Ia lalu bergegas berjalan. Mungkin ia ingin segera menemukan salah satu warung kecil tempat ia bisa membakar rokoknya atau dia berharap bisa bertemu seseorang yang punya korek api.
Padahal, ketika tiba di bawah pohon itu, ia yang berjalan tergesa-gesa itu, seketika berhenti berjalan dan terpaku memandang rindang daun di atas kepalanya. Ketika terpaku itulah, ia tiba-tiba, secara refleks, mengambil rokok di dalam kantongnya. Ia mungkin mau menikmati sebatang rokok di bawah rindangnya pohon itu. Namun, ia lalu pergi dan berlalu begitu saja.

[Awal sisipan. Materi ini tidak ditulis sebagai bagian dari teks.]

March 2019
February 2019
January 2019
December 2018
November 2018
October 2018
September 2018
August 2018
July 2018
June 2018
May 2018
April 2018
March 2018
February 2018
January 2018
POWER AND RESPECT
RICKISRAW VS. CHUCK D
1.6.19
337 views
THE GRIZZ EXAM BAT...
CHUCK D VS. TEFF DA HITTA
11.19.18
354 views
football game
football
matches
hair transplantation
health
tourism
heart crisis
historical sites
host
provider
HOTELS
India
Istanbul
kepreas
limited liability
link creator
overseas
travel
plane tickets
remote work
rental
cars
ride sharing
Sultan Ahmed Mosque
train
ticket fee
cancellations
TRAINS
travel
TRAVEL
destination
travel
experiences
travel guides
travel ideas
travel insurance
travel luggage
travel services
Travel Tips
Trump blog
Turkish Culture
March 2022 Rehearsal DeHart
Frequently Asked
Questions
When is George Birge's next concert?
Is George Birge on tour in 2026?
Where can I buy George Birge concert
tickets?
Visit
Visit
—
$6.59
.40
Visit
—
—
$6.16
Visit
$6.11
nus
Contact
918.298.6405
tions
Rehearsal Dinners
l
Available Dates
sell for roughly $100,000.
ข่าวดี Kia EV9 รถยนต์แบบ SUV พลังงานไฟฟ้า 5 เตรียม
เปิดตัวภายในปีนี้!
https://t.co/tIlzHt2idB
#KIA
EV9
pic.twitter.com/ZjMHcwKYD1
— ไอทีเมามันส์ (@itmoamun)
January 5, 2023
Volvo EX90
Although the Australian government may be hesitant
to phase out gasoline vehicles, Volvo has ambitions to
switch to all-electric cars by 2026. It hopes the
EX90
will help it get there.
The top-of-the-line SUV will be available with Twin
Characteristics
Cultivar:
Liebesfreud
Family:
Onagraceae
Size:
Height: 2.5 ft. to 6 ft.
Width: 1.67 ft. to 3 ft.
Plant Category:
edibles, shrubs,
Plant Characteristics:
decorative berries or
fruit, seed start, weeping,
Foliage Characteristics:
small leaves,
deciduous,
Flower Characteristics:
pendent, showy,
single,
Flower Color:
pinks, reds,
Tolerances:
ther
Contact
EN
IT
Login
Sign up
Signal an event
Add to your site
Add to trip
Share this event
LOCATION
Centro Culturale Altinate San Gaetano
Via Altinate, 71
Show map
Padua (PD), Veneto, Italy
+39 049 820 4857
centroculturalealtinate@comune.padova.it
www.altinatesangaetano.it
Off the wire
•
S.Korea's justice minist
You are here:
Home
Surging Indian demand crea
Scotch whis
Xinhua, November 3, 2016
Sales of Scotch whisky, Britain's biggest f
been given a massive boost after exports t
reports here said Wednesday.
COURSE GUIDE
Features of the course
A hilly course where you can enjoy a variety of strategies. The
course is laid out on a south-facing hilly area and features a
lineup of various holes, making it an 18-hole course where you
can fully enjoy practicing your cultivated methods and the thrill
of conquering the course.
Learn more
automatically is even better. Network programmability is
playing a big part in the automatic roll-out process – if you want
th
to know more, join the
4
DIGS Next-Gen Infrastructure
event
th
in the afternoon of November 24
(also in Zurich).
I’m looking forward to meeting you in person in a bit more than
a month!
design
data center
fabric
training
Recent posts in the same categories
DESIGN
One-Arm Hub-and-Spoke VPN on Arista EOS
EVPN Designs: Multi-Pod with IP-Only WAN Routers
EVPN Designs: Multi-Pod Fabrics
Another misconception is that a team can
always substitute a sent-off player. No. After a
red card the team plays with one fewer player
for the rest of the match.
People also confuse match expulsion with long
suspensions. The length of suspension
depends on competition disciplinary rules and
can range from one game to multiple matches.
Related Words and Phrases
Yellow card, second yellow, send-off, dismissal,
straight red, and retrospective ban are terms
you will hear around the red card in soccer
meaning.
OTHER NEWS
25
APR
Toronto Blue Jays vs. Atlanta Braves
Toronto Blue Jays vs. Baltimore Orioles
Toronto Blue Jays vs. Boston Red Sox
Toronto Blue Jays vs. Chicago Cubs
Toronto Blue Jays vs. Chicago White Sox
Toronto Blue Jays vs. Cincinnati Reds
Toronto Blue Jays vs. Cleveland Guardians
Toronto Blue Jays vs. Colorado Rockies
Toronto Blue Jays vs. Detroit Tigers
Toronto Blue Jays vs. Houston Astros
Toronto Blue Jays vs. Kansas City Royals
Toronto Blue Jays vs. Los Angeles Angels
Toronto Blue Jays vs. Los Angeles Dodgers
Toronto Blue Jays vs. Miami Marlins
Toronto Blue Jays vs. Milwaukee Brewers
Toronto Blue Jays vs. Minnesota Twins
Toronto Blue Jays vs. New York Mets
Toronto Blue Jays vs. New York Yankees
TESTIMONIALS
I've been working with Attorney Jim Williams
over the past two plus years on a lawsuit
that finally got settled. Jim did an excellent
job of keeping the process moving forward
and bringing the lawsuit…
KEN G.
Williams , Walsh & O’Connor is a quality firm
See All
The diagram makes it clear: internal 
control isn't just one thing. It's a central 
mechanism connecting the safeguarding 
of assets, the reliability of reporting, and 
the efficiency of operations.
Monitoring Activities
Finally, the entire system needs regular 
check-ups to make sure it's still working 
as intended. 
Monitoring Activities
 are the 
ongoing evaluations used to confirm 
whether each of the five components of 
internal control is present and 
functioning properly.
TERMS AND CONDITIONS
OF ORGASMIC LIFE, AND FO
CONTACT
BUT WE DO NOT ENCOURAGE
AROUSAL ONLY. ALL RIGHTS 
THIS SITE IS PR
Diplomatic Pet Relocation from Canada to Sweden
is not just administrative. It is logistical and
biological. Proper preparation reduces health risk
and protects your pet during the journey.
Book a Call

Seseorang yang memandang ke luar jendela, ia tak melihat apa-apa. Ia memandang jauh ke sana. Di sana, genteng-genteng tanpa keserasian tinggi dan tanpa keserasian warna menghambur bagaikan tanah kering yang baru saja dicangkulcangkul tanpa keteraturan.
INTERLUDE
Tak ada hari yang lebih menyedihkan dalam hidup ini selain hari ketika engkau mengkhianati orang yang kau cintai. Namun justru seperti buah simalakama; engkau mencintainya maka engkau mengkhianatinya. Engkau mengkhianatinya oleh karena engkau mencintainya. Dan itulah aku. Mungkin engkau tak percaya pada reinkarnasi. Aku juga tidak. Tak ada soal reinkarnasi dalam agama yang kuanut. Aku seorang penganut agama yang taat asal kau tahu saja.
PUTUS KEPALA
Tak ada yang kaget sama sekali ketika Yoga masuk ke rumah dengan kepala yang tak lagi ada di atas lehernya. Sesuatu yang mengerikan, serba aneh, serba mencengangkan terjadi siang itu di rumah itu. Namun saya heran, seisi rumah menganggap hal itu biasa-biasa saja. Tak perlu lagi dipertanyakan ke mana kepala Yoga. Seisi rumah bahkan sudah sangat bersyukur bahwa Yoga kembali ke rumah walau tanpa kepala.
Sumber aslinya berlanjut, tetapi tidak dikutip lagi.